Glenn Beck is right to sound the alarm: a new wave of research and commentary shows that the cheap, viral junk we gorge on online doesn’t just rot our souls — it corrodes the intellect of the machines we build and the citizens we raise. Beck lays out a stark picture of “brain rot” for both people and large language models, arguing that endless scrolling and feeding AI with low-quality, attention-grabbing content produces measurable declines in reasoning, memory, and even moral tone.
Hard science is catching up with the intuition. Recent machine‑learning work shows that when models are trained on successive generations of synthetic or low-quality content that swamp out real, curated human data, the models can suffer a kind of collapse: reasoning scores fall, long-context abilities degrade, and performance drifts in worrying ways. This is not just a metaphor — rigorous experiments documented at major conferences find that a “replace” workflow that uses only synthetic, viral data produces degradation that can be persistent.
Researchers are also warning that the poisonous material becomes wired into models in ways that are hard to excise later. Work presented at top conferences describes how memorized, low-quality sequences can become mechanistically entangled with a model’s general abilities, making simple “detox” retraining insufficient to restore baseline capacities. In plain English: once you let the swamp water into the machine, it’s much harder to get the swamp out.
Meanwhile the cultural side of this crisis is undeniable — Americans are spending hours a day scrolling through feed-first content that prizes clicks over truth. The global average daily time on social media is well over two hours, with reports in 2025 putting the figure around 141 minutes a day, and that steady diet of shallow, viral material is exactly the junk load now seeping into AI training pools. If we keep substituting hard thought with dopamine hits, both our children and our algorithms pay the price.
This is a political and moral problem as much as a technical one. Big Tech’s business model rewards engagement above all else, enriching executives and shareholders while hollowing out civic virtue and disciplined attention among everyday Americans.

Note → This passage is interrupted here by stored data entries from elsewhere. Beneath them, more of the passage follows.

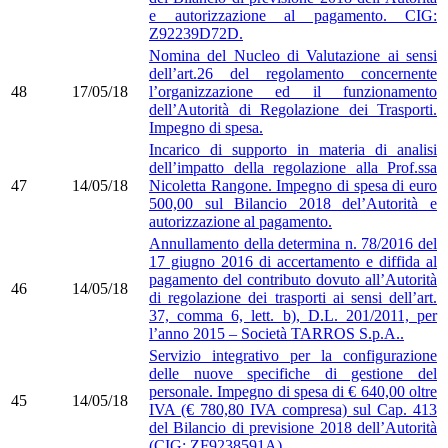
e autorizzazione al pagamento. CIG:
Z92239D72D.
Nomina del Nucleo di Valutazione ai sensi
dell’art.26 del regolamento concernente
48
17/05/18
l’organizzazione ed il funzionamento
dell’Autorità di Regolazione dei Trasporti.
Impegno di spesa.
Incarico di supporto in materia di analisi
dell’impatto della regolazione alla Prof.ssa
47
14/05/18
Nicoletta Rangone. Impegno di spesa di euro
500,00 sul Bilancio 2018 del’Autorità e
autorizzazione al pagamento.
Annullamento della determina n. 78/2016 del
17 giugno 2016 di accertamento e diffida al
pagamento del contributo dovuto all’Autorità
46
14/05/18
di regolazione dei trasporti ai sensi dell’art.
37, comma 6, lett. b), D.L. 201/2011, per
l’anno 2015 – Società TARROS S.p.A..
Servizio integrativo per la configurazione
delle nuove specifiche di gestione del
personale. Impegno di spesa di € 640,00 oltre
45
14/05/18
IVA (€ 780,80 IVA compresa) sul Cap. 413
del Bilancio di previsione 2018 dell’Autorità
(CIG: ZF9238591A).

Conservatives should demand better: transparency about what data trains our public systems, limits on flooding the web with AI‑generated low-quality material, and support for institutions that cultivate depth — schools that teach critical thinking, libraries that preserve real books, and communities that prize conversation over consumption.
Policymakers can act now to avoid a worse outcome. The same research that documents collapse also points to solutions: models remain stable when training workflows keep real, high-quality human data in the mix rather than replacing it wholesale. That means sensible rules to protect original content, stronger labeling of AI‑generated material, and incentives for platforms to promote verified, substantive sources over clickbait. These are practical, pro-freedom measures that protect speech by preserving meaning.
If we fail to reclaim our attention, the consequences will be more than academic. A nation that stops thinking deeply stops caring deeply and becomes easier to manipulate — by algorithms, advertisers, and by the establishment elites who benefit from an obedient, distracted populace. We can choose a different path: turn off the autopilot, read real books, revive neighborhood institutions, and elect leaders who understand that freedom depends on the cultivation of virtue and intellect, not on the endless churn of viral slop.